[Start of Attachment]

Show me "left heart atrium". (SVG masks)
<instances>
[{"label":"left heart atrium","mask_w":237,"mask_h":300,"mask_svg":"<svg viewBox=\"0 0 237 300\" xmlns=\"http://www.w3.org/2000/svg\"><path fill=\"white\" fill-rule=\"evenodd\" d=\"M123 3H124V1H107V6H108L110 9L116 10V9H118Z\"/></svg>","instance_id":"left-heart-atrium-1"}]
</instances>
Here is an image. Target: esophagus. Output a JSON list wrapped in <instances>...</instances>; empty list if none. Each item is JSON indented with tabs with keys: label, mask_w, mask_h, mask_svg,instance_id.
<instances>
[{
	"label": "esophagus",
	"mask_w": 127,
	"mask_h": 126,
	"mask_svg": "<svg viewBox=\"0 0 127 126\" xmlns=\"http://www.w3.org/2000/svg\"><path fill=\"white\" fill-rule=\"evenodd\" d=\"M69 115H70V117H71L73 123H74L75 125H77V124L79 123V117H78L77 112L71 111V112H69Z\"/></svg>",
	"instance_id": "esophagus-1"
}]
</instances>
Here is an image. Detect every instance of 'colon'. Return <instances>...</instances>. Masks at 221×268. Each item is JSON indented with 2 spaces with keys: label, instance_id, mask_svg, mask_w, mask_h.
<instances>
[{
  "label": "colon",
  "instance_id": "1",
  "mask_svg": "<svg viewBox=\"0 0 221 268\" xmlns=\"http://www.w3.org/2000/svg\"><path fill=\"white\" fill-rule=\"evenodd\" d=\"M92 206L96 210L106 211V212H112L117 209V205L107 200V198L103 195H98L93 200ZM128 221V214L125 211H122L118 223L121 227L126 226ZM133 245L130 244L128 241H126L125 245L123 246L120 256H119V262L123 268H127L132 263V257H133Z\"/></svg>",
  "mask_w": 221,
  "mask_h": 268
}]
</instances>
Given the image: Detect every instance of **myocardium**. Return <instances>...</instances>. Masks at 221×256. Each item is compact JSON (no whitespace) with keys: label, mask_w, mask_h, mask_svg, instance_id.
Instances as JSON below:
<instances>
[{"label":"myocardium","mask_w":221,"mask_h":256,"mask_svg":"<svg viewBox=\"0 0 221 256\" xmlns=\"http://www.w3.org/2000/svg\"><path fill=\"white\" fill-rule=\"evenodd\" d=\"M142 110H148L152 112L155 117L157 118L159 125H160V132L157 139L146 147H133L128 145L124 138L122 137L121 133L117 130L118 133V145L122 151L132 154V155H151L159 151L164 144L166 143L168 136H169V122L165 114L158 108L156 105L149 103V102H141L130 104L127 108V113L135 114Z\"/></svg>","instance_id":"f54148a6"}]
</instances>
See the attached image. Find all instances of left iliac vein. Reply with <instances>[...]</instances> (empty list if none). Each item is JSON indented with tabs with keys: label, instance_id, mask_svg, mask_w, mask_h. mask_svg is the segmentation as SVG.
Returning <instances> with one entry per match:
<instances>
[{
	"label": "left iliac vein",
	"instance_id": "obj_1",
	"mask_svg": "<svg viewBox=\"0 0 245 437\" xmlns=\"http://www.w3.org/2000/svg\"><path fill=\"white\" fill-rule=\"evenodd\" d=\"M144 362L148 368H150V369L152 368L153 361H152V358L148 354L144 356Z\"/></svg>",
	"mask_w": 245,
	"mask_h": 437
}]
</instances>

[End of Attachment]
[Start of Attachment]

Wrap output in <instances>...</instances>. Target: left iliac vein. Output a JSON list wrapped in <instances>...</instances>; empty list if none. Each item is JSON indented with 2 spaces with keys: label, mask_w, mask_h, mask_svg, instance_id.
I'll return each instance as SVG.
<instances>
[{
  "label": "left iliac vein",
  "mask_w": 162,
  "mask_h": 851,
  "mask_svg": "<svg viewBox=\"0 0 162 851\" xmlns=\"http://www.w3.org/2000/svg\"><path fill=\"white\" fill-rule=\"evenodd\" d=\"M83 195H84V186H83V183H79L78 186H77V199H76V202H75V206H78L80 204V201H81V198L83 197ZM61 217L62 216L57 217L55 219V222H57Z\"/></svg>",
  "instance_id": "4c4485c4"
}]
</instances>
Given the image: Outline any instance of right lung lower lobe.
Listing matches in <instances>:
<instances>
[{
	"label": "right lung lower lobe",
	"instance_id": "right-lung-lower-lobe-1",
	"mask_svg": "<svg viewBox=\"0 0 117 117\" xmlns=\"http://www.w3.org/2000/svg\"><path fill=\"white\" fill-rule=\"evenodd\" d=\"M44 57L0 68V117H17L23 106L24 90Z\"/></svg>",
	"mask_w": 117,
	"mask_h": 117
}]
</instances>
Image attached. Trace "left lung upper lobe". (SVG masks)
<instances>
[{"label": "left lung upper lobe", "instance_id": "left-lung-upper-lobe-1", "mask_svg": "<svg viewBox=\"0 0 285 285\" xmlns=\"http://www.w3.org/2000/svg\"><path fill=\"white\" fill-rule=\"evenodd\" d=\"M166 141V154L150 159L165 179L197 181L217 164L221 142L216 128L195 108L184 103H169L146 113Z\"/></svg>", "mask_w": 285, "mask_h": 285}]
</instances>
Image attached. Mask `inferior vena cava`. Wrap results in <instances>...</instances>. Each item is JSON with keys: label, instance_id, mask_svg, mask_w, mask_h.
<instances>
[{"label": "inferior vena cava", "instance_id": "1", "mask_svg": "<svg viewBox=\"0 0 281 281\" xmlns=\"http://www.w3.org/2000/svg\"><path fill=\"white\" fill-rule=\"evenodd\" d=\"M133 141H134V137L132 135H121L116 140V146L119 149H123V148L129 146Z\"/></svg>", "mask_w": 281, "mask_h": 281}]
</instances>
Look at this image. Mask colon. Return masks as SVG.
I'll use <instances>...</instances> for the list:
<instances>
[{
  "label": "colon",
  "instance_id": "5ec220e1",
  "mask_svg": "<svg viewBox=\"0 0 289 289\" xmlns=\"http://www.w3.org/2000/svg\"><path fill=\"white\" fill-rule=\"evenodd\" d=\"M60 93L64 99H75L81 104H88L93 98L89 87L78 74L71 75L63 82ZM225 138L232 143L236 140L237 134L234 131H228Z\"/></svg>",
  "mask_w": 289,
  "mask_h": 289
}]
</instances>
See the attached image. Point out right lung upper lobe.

[End of Attachment]
[Start of Attachment]

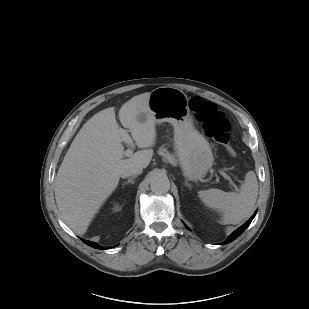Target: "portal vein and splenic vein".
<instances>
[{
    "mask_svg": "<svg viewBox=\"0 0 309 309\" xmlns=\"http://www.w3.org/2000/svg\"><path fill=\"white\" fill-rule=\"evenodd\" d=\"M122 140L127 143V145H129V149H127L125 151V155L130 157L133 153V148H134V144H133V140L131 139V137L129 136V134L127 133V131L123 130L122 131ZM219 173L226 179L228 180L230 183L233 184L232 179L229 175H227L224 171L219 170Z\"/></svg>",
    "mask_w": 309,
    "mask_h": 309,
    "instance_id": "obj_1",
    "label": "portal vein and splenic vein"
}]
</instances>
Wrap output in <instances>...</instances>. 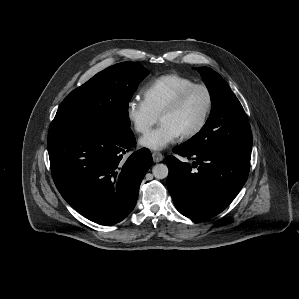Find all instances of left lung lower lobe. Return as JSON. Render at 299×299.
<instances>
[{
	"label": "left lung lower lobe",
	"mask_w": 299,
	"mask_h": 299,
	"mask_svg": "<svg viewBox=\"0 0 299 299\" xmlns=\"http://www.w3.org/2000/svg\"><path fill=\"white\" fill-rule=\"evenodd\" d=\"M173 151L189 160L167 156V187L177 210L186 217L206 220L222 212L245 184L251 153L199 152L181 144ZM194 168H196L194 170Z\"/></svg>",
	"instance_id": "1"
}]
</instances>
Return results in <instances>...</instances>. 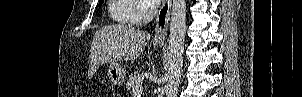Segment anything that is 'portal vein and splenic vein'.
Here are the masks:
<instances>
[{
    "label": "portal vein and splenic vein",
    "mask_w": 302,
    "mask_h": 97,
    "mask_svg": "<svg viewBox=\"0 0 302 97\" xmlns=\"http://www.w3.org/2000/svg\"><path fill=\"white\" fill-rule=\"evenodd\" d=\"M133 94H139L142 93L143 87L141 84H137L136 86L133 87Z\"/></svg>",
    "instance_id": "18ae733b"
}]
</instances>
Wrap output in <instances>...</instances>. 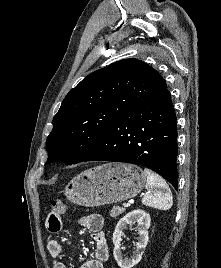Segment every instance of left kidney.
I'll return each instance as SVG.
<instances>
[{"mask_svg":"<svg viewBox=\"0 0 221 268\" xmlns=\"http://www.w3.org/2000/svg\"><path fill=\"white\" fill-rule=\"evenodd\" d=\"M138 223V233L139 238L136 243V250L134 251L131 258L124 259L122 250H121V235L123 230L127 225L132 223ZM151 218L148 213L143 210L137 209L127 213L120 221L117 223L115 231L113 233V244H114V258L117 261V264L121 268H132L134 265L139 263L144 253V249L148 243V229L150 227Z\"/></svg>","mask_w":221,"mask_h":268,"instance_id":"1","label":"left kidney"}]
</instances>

[End of Attachment]

Directions for this task » Would you please write out, exactly and with no other lines, the stretch of the listing above from the line containing "Look at this" through the line containing "See the attached image. Point"?

Written response »
Look at this image. Mask colon. Return masks as SVG.
I'll use <instances>...</instances> for the list:
<instances>
[{
  "label": "colon",
  "instance_id": "5ec220e1",
  "mask_svg": "<svg viewBox=\"0 0 289 289\" xmlns=\"http://www.w3.org/2000/svg\"><path fill=\"white\" fill-rule=\"evenodd\" d=\"M60 93L64 99H75L81 104H88L93 98L89 87L78 74L71 75L63 82ZM225 138L232 143L236 140L237 134L234 131H228Z\"/></svg>",
  "mask_w": 289,
  "mask_h": 289
}]
</instances>
See the attached image. Point out right lung upper lobe.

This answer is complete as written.